Table filters always match source table names, not the transformed PostgreSQL names. In glob mode the matching is case-insensitive, mirroring exact-mode normalization. If a filter entry matches no source table, pgferry fails early instead of silently migrating the wrong scope.

Column filters also match source names, not transformed PostgreSQL names. When a column is excluded, pgferry omits it from CREATE TABLE, source SELECT, and target COPY. Primary keys, plain-column indexes, and foreign keys that reference excluded columns are skipped. pgferry cannot inspect arbitrary expression index definitions for excluded column references; expression indexes are already reported as unsupported and skipped separately. If a filter entry matches no source column in the migrated schema, pgferry fails early.

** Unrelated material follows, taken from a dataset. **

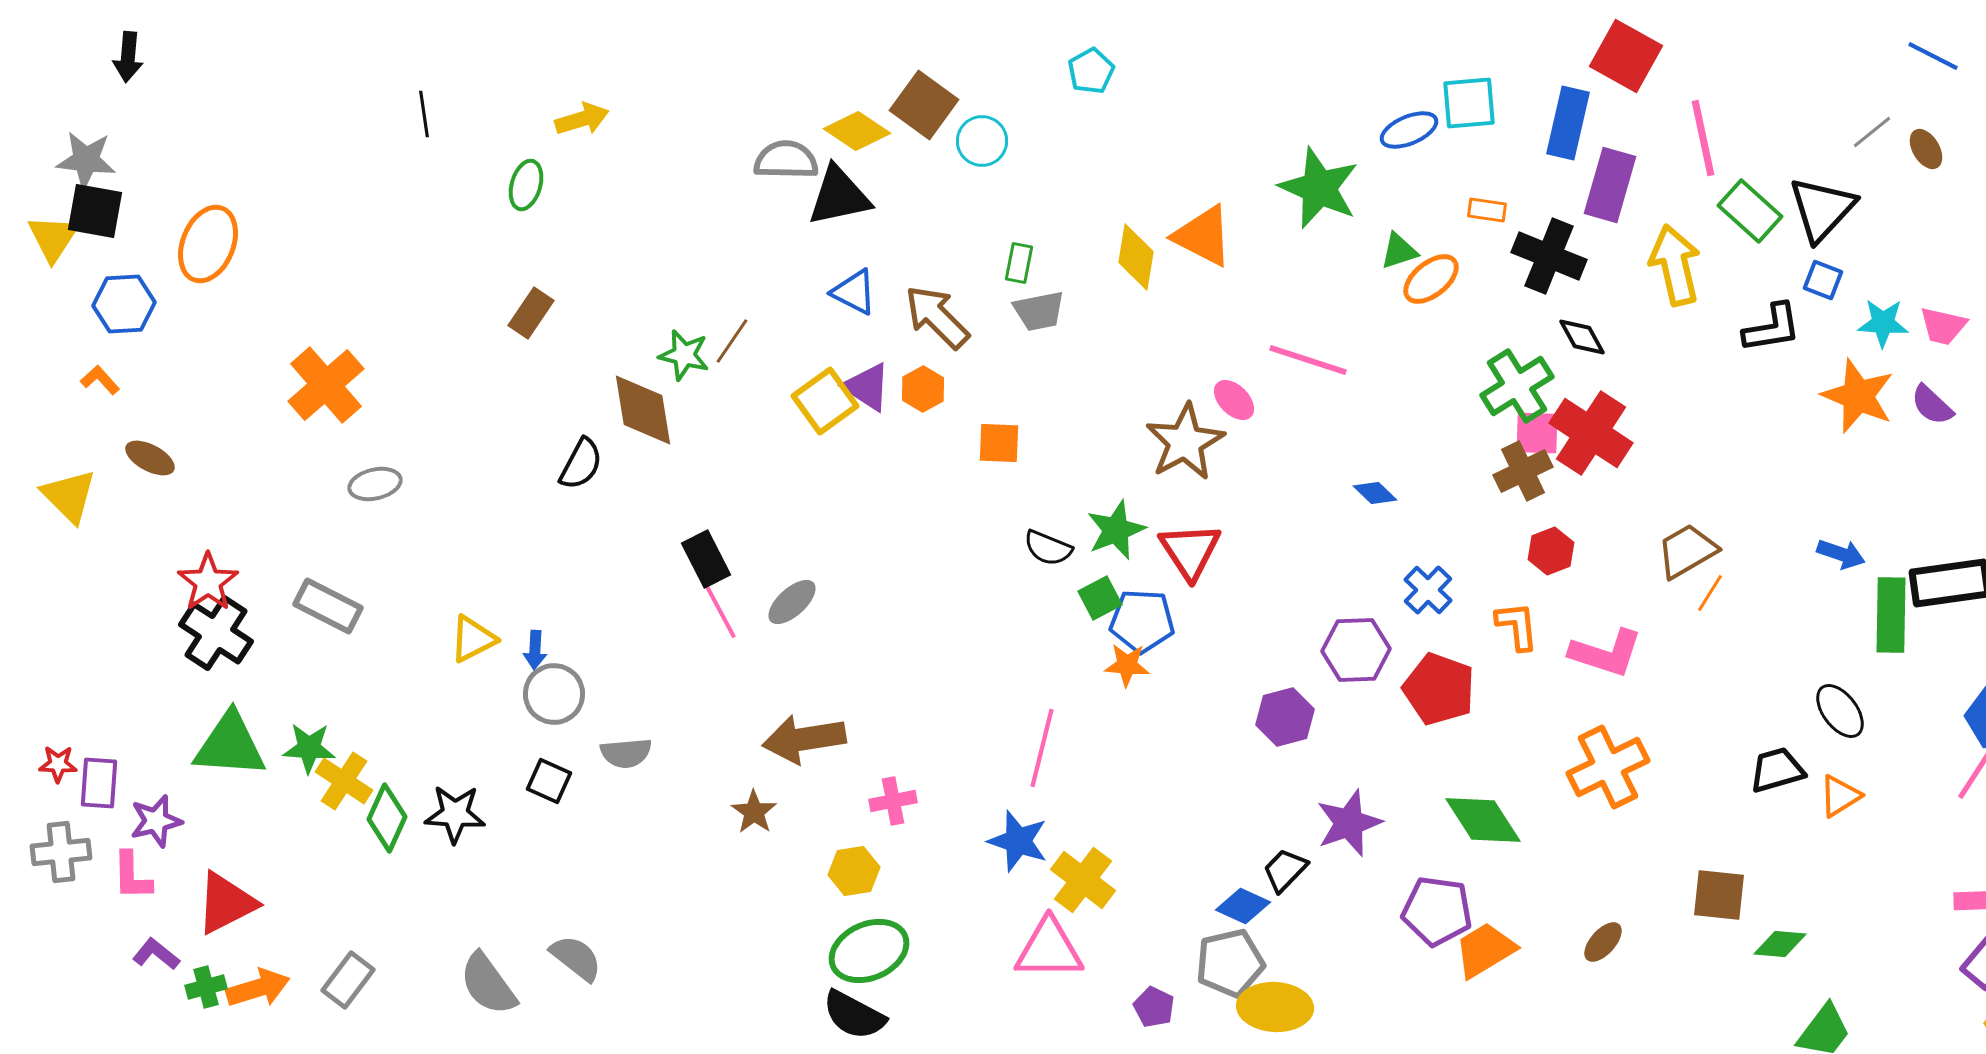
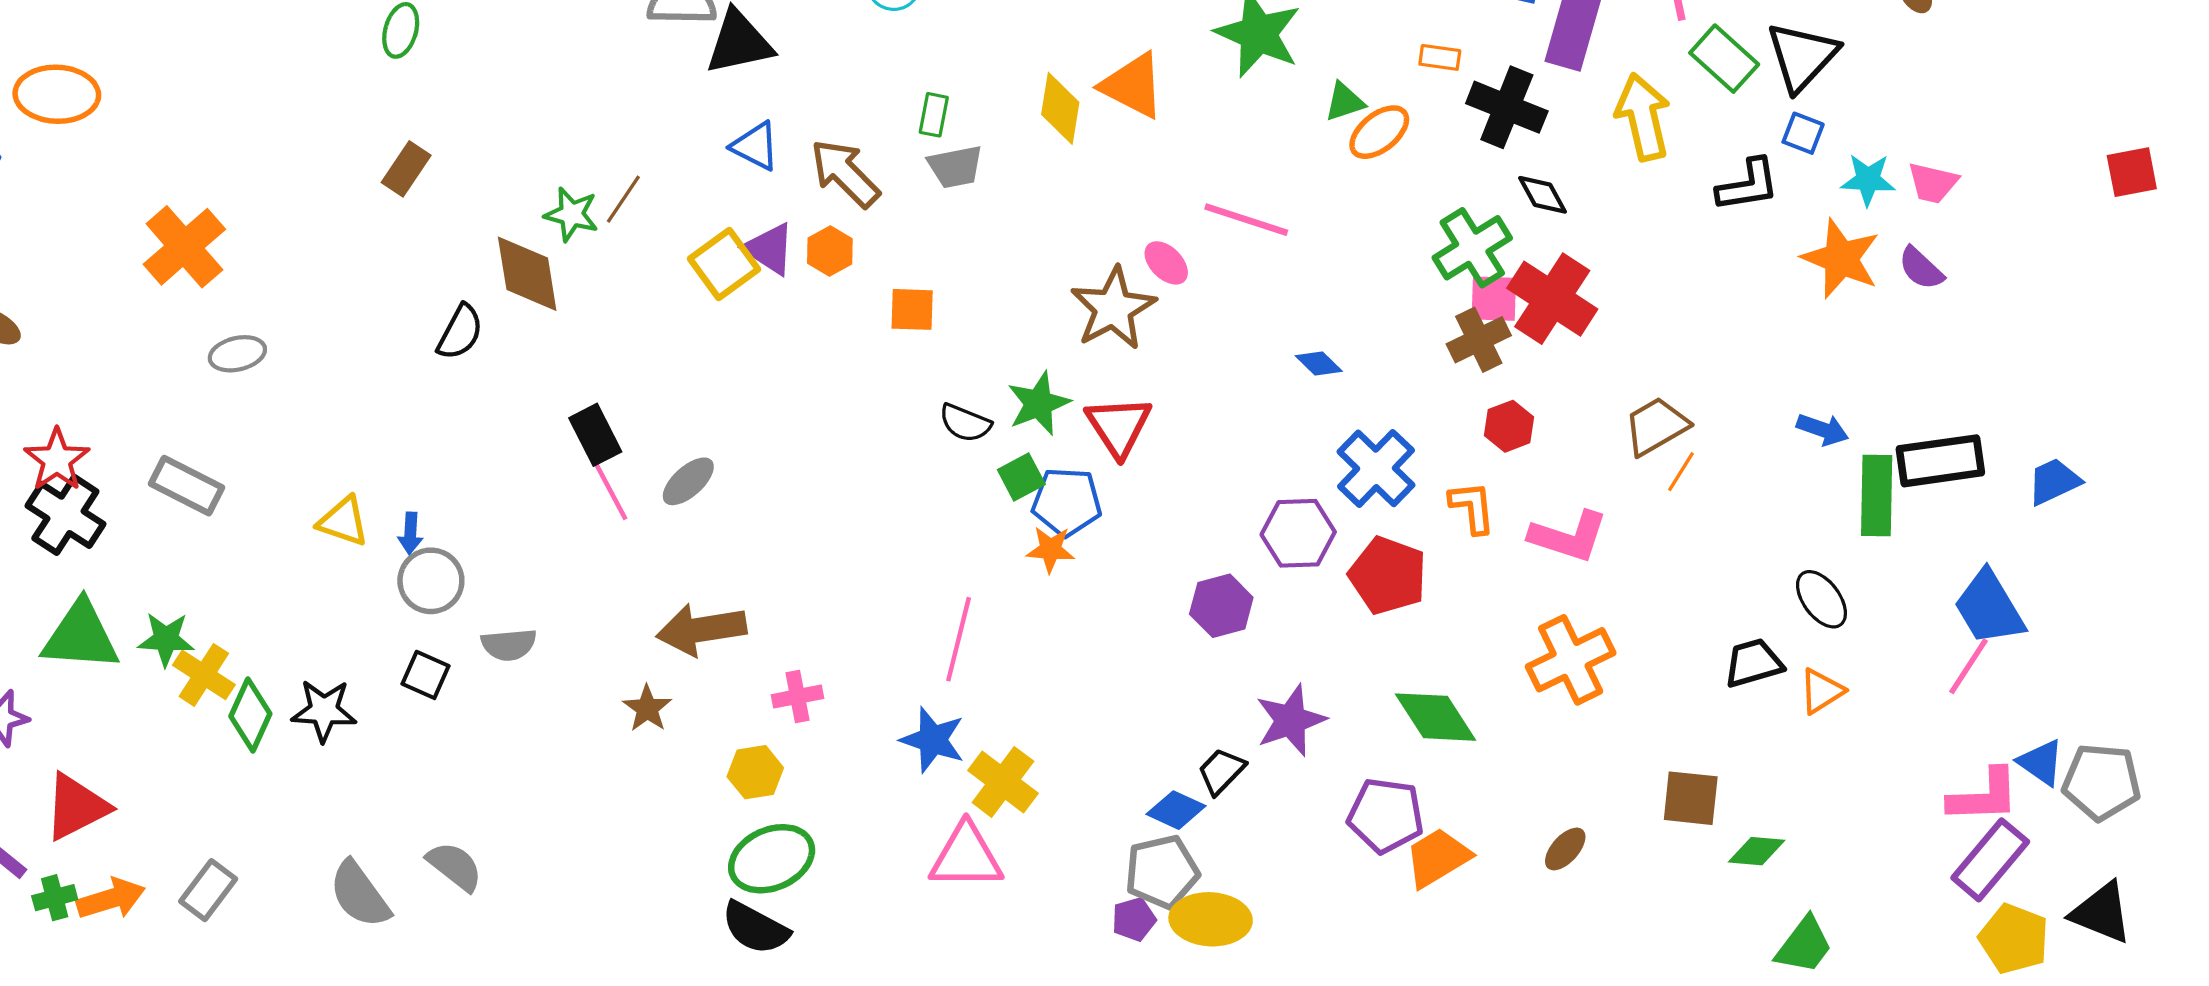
orange ellipse: (208, 244) -> (57, 94), turned 70
blue cross: (1428, 590) -> (1376, 468), size x1.5
yellow triangle: (473, 639) -> (343, 521), turned 46
purple pentagon: (1154, 1007) -> (1134, 919), moved, turned 30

Changing table_filter_mode, include_tables, exclude_tables, column_filter_mode, or exclude_columns can change the selected migration scope. When resume = true, that can invalidate the checkpoint fingerprint and force a fresh run.

KeyTypeDefaultNotes
typestringrequired"mysql", "mariadb", "sqlite", or "mssql".
dsnstringrequired unless PGFERRY_SOURCE_DSN is setSource connection string or SQLite file path/URI.
charsetstring"utf8mb4"MySQL and MariaDB only. Injected into the DSN unless already present.
source_schemastring"dbo"MSSQL only. Limits introspection to one source schema.
KeyTypeDefaultNotes
dsnstringrequired unless PGFERRY_TARGET_DSN is setPostgreSQL connection string. If it does not set pool_max_conns, pgferry raises target pool MaxConns to at least max(workers, index_workers). If pool_max_conns is set explicitly, pgferry preserves it and warns when it is lower than that concurrency.

Use Type Mapping for the full behavior tables. These are the knobs you can set directly:

[type_mapping]
tinyint1_as_boolean = false
binary16_as_uuid = false
datetime_as_timestamptz = false
varchar_as_text = false
json_as_jsonb = true
widen_unsigned_integers = true
sanitize_json_null_bytes = true
unknown_as_text = false
enum_mode = "check"
set_mode = "text"
bit_mode = "bytea"
string_uuid_as_uuid = false
binary16_uuid_mode = "rfc4122"
time_mode = "time"
zero_date_mode = "null"
spatial_mode = "off"
nvarchar_as_text = false
money_as_numeric = true
xml_as_text = false
collation_mode = "none"
ci_as_citext = false

Optional MySQL-family collation remapping:

[type_mapping.collation_map]
utf8mb4_general_ci = "und-x-icu"
utf8mb4_unicode_ci = "und-x-icu"
KeyTypeDefaultNotes
enabledboolfalseMySQL only. Maps spatial columns to PostgreSQL geometry. MariaDB should use type_mapping.spatial_mode fallback modes instead.
create_extensionboolfalseWhen true, pgferry runs CREATE EXTENSION IF NOT EXISTS postgis.
[hooks]
before_data = []
after_data = []
before_fk = []
after_all = []

Hook file paths are resolved relative to the config file directory. See Hooks for phase details and templating behavior.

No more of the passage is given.